Uneven Distribution of Hot Read Region Leaders Causes Severe Skew in TiKV CPU Load

Note:
This topic has been translated from a Chinese forum by GPT and might contain errors.

Original topic: Hot Read Region Leader分布不均匀,导致TiKV CPU Load负载严重倾斜

| username: robert233

[TiDB Usage Environment]

  • Production Environment

[TiDB Version]

  • v4.0.12

[Encountered Issues]

  • Hot Read Region Leader distribution is uneven, causing severe skew in TiKV CPU Load.

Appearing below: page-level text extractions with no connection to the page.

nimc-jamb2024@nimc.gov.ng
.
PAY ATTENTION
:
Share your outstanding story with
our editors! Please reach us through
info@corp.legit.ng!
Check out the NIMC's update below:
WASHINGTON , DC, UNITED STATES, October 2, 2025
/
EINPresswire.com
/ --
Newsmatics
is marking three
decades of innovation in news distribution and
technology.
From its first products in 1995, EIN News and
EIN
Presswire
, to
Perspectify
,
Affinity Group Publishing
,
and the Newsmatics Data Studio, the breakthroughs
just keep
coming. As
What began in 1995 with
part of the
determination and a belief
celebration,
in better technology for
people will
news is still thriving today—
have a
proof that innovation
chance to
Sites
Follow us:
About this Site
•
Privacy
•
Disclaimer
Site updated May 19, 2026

  • Monitoring as follows:

  • Adjusted parameters:
    hot-region-schedule-limit": 4
    hot-region-cache-hits-threshold": 3

  • How to adjust
    How to migrate hot read region to other instances?

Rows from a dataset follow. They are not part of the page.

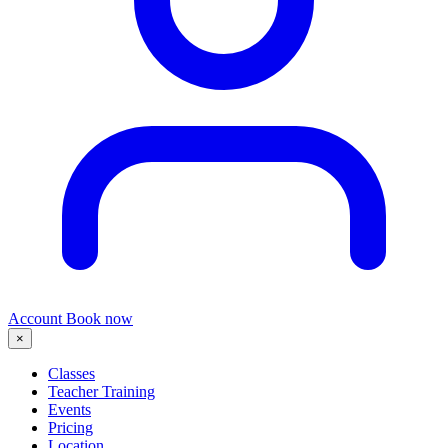
Account
Book now
×
Classes
Teacher Training
Events
Pricing
Location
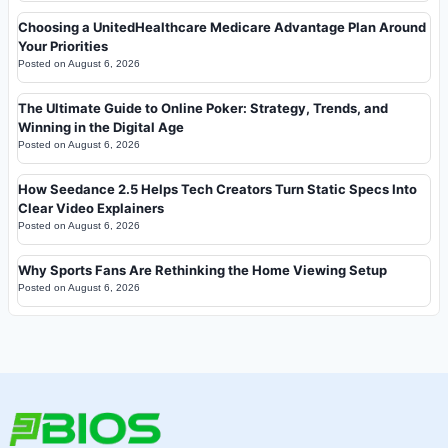
Choosing a UnitedHealthcare Medicare Advantage Plan Around
Your Priorities
Posted on
August 6, 2026
The Ultimate Guide to Online Poker: Strategy, Trends, and
Winning in the Digital Age
Posted on
August 6, 2026
How Seedance 2.5 Helps Tech Creators Turn Static Specs Into
Clear Video Explainers
Posted on
August 6, 2026
Why Sports Fans Are Rethinking the Home Viewing Setup
Posted on
August 6, 2026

| username: ddhe9527 | Original post link

Adjust the two configurations of Load Base Split to be smaller, and increase the hot-region-schedule-limit.

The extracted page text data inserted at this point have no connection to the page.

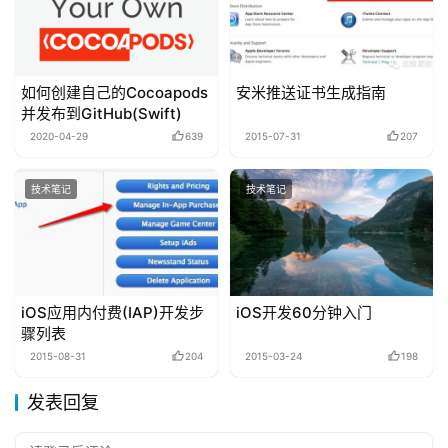
如何创建自己的Cocoapods
安米推送证书生成指南
并发布到GitHub(Swift)
2020-04-29
639
2015-07-31
207
技术笔记
技术笔记
iOS应用内付费(IAP)开发步
iOS开发60分钟入门
骤列表
2015-08-31
204
2015-03-24
198
发表回复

| username: robert233 | Original post link

Sure, I’ll give it a try.

| username: robert233 | Original post link

  1. The overall QPS is not very high, as shown below

  2. According to the above method:
    hot-region-schedule-limit: 4hot-region-schedule-limit: 10
    split.qps-threshold: 3000split.qps-threshold: 400

From the hot region, there is no transfer read leader

| username: h5n1 | Original post link

Check the CPU utilization of the coprocessor and read pool in the TiKV detail - thread CPU. Also, check for slow SQL.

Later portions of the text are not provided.